I want to start exploring numerical integrators for differential equations and how the accuracy of various methods impacts the quantities measures from the resulting simulations. Many of the differential equations that arise in physics do not have known analytical solutions; numerical integration is the only way of simulating these systems.

My particular background is in molecular dynamics (MD). MD has its own unique requirements with a wide array of techniques used to evaluate the quality of a particular integrator. It can be easier, however, to evaluate integrators using a simple model with a known analytical solution before studying more complex models. As such, I’ll be using it to experiment with integrators and analyses I find in papers. Here, I want to describe the harmonic oscillator and some of its properties.

The potential energy function of the harmonic oscillator is given by:

\[U(x) = \frac{1}{2} m \omega^2 x^2\]

where \(U\) is the potential energy, \(x\) is the position, \(m\) is the mass, \(\omega\) is the angular frequency.

We will simulate the harmonic oscillator in the microcanonical ensemble. This is the formulation seen in a first-year physics class where the total energy (potential plus kinetic) of the system is conserved. The dynamics are captured in the following second-order ordinary differential equation, otherwise known as Newton’s equations of motion:

\[m\frac{d^2 x}{dt^2} = - m \omega^2 x\]

The ordinary differential equation has two initial conditions: \(x(0)\) and \(v(0)\).

The analytical solution of the ODE is given by:

\[x(t) = A m \cos(\omega t + \phi)\]

where \(A\) is the amplitude of the oscillations, \(t\) is the time, and \(\phi\) is the phase.

We can verify the solution by taking its derivatives

\[\frac{dx}{dt} = - A m \omega \sin(\omega t + \phi) \\ \frac{d^2x}{dt^2} = - A m \omega^2 \cos(\omega t + \phi)\]

and substituting back into the ODE:

\[m\frac{d^2 x}{dt^2} = - m \omega^2 x \\ m [- A m \omega^2 \cos(\omega t + \phi) ] = - m \omega^2 A m \cos(\omega t + \phi) \\ 1 = 1\]

Using the equations for the position \(x(t)\) and and velocity \(\frac{dx}{dt}\) and our initial conditions (\(x(0)\) and \(v(0)\), we can derive a system of equations for \(A\) and \(\phi\) and solve:

\[A = x(0) m^{-1} \cos^{-1}(\phi)\] \[v(0) = - A \omega^2 m \sin(\phi) \\ v(0) = - x(0) m^{-1} \cos^{-1}(\phi) m \omega^2 \sin(\phi) \\ \frac{v(0)}{x(0)} = - \omega^2 \frac{\sin(\phi)}{\cos(\phi)} \\ \frac{v(0)}{x(0)} = - \omega^2 \tan(\phi) \\ \phi = \arctan \Big(- \omega^{-2} \frac{v(0)}{x(0)}\Big)\]

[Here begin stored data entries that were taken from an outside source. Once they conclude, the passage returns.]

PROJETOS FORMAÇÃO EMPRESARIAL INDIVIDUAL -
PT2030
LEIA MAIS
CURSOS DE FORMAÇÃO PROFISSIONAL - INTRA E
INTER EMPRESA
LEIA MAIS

Note that there are multiple ways to solve for \(\phi\) and \(A\). This particular solution assumes that \(x(0), \cos(\phi) \neq 0\).

We now have what we need to simulate a system with \(m = 1, \omega = 2 \pi\) and initial conditions \(x(0) = 1, v(0) = 0\). I placed the code in a GitHub repository I’ll be using for these experiments. I simulated the system for 10 seconds using a timestep of 0.01 seconds.

The resulting phase diagram looks like this:

Phase Diagram

The phase diagram will become an important part of our error analyses. Since we have an analytical solution, we can compute the errors in the positions and velocities resulting from the numerical integration. Beyond local and global error analysis, MD requires that integrators are symplectic, or volume preserving in phase space, in order to ensure conservation of energy. The phase diagrams will give us a nice visual way of confirming that property.

I also computed the potential and kinetic energies at each timestep. The kinetic energy is given as

\[E_K = \frac{1}{2} m v^2\]

and the total energy is:

\[E_T = E_K(v) + U(x)\]

for some fixed \(E_T\).

If we plot the kinetic, potential, and total energy, we can see that the total energy (black) is conserved, but is transformed transformed between kinetic (cyan) and potential (magenta) energy over time:

Energy Plots

In MD, it is also common to evaluate integrators by measuring the error in the energies. I’ll explore that further in a future blog post.

For now, I’ve walked through the basic harmonic oscillator model. I’ve discussed some of the physical choices made for the dynamics of the model. And lastly, I briefly explored two properties of the model.